─── Dataset
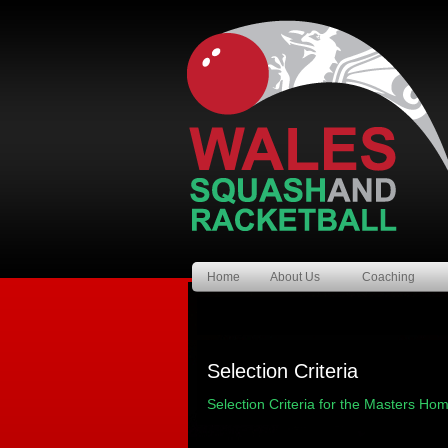
Home
About Us
Coaching
Selection Criteria
Selection Criteria for the Masters Ho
──────
_Instructions to follow_. The answer must be every line of the records above that holds the word "Selection".

_Solution for this task_.
Selection Criteria
Selection Criteria for the Masters Ho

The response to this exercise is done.